Using the entries that follow, state how many lines contain the word "main". The response is that number and nothing more.

:::

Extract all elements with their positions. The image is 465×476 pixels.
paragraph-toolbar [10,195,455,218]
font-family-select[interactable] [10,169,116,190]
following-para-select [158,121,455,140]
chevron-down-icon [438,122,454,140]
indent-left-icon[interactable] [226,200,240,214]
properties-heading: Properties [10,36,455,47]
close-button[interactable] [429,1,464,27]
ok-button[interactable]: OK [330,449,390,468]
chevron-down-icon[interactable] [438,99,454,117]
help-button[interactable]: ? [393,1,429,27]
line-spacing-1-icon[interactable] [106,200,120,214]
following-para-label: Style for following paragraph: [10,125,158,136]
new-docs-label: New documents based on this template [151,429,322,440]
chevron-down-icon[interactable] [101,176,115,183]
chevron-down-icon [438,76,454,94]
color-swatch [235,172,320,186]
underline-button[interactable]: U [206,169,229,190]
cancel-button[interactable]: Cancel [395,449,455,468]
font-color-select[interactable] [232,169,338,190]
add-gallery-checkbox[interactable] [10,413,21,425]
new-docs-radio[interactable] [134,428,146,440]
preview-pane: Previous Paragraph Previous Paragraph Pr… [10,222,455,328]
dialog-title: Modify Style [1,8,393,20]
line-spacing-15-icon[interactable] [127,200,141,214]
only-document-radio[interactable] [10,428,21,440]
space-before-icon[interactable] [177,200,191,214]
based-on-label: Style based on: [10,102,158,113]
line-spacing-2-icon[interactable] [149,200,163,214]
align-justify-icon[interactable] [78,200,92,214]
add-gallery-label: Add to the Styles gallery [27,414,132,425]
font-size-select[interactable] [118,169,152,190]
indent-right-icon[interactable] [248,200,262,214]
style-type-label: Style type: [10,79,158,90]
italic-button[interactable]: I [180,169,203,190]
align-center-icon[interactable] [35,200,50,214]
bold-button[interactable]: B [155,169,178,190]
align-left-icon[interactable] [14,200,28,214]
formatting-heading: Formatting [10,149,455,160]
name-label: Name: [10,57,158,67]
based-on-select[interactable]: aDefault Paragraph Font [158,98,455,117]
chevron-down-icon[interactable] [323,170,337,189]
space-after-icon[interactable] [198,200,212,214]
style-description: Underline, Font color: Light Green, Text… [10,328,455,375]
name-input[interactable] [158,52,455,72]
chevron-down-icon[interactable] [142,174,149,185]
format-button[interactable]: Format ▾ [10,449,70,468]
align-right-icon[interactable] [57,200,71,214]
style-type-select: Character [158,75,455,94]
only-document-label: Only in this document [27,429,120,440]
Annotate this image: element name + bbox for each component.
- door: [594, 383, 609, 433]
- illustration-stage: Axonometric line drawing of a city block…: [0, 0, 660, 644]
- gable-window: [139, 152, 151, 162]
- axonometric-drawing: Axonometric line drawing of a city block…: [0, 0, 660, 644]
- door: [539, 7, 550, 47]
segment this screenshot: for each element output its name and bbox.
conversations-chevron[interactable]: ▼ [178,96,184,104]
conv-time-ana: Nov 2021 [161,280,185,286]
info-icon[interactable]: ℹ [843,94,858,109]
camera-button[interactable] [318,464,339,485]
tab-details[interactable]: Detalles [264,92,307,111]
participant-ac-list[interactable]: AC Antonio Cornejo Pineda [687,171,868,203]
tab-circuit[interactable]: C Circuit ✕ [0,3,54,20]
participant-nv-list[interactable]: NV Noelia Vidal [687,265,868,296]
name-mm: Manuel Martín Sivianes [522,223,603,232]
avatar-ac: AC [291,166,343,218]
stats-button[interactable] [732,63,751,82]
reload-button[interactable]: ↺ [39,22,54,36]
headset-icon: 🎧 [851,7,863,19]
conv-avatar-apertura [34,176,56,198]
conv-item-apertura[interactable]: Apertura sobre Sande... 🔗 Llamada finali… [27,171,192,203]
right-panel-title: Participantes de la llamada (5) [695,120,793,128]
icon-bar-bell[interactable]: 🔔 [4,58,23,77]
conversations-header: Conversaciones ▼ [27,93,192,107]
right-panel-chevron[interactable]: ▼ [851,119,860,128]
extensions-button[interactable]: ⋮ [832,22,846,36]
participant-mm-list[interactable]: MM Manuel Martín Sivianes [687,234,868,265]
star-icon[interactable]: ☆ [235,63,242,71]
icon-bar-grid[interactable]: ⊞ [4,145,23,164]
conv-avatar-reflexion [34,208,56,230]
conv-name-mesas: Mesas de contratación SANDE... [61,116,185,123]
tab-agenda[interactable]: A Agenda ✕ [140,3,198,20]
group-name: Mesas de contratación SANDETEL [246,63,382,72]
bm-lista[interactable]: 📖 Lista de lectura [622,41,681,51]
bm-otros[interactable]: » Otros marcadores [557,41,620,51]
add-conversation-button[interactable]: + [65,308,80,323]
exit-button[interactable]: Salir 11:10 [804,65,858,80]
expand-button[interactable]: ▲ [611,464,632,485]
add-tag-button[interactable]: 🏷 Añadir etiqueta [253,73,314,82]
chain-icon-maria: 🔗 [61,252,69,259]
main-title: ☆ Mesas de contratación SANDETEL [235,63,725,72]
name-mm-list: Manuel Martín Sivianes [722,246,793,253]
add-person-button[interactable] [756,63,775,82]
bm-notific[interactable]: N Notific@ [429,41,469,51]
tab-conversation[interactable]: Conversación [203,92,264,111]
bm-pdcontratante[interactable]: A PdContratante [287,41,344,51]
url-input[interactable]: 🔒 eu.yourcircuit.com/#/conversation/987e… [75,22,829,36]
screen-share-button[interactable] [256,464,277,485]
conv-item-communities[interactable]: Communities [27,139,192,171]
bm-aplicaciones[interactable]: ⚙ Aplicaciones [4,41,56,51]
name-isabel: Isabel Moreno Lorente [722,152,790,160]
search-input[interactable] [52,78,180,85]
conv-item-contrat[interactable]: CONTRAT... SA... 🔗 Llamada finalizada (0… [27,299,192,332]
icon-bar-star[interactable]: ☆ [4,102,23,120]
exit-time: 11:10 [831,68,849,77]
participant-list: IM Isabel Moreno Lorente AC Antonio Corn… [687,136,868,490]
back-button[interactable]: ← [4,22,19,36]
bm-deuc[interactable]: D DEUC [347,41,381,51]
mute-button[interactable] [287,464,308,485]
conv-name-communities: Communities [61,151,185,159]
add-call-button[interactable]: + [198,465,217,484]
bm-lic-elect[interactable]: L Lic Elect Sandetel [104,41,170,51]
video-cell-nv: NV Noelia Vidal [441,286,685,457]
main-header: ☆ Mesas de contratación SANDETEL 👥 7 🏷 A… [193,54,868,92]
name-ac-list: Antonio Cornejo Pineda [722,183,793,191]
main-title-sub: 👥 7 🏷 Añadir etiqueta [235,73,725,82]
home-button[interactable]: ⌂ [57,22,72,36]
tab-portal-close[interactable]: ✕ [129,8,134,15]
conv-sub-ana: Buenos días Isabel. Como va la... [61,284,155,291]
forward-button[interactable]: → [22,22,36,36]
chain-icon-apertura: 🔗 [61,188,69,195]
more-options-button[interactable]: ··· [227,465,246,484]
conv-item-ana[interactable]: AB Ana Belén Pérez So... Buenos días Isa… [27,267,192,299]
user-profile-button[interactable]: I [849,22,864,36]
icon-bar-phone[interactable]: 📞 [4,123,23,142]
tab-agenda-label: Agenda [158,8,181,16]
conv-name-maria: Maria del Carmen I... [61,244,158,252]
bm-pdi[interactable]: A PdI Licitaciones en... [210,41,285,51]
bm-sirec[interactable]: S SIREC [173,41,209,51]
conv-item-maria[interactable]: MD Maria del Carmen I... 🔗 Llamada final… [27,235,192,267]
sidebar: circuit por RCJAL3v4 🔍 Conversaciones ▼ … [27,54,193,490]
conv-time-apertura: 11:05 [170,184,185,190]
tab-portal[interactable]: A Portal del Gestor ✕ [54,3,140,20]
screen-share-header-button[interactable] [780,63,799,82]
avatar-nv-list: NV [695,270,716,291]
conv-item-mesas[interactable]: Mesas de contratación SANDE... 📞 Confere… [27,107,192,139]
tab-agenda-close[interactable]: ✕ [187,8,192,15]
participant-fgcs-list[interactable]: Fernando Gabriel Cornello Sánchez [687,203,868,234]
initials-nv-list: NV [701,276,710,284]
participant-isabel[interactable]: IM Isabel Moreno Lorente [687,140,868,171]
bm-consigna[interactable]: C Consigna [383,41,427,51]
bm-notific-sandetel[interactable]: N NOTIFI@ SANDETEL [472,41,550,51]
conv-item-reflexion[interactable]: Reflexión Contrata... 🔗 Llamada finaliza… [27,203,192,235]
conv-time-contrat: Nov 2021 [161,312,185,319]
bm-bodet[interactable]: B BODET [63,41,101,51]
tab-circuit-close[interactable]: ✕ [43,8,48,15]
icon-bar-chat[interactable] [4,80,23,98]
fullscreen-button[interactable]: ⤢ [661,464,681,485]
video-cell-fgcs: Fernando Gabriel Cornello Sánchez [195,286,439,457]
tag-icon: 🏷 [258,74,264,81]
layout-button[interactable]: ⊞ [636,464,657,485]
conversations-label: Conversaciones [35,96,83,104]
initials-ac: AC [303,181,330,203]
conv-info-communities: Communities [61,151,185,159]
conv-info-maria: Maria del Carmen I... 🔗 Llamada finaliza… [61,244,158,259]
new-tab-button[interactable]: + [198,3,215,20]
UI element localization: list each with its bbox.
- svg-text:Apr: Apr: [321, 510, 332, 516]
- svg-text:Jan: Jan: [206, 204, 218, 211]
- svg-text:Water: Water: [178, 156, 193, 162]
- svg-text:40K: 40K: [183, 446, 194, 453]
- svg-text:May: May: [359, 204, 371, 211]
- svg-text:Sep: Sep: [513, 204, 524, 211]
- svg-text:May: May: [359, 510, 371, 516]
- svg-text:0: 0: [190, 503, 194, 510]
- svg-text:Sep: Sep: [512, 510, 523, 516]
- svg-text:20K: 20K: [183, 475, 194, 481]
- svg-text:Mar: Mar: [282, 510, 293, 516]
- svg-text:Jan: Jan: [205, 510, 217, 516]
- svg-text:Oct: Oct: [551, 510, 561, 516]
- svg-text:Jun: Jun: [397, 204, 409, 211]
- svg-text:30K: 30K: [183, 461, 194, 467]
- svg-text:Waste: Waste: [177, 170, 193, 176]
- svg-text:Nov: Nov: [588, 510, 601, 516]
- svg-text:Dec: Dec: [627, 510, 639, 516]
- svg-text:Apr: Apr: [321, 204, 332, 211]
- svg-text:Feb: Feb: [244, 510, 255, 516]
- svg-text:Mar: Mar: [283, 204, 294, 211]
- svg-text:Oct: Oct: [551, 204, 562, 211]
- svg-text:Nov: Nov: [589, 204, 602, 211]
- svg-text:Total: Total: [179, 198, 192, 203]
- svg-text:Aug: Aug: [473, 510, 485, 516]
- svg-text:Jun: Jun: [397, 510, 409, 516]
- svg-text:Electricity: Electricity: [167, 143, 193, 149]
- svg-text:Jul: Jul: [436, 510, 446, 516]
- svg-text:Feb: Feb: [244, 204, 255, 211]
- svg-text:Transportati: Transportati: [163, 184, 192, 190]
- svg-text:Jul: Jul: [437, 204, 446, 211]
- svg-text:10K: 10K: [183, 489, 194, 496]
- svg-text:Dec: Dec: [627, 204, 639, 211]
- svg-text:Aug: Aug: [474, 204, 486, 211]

:::

• _Result for this task_
3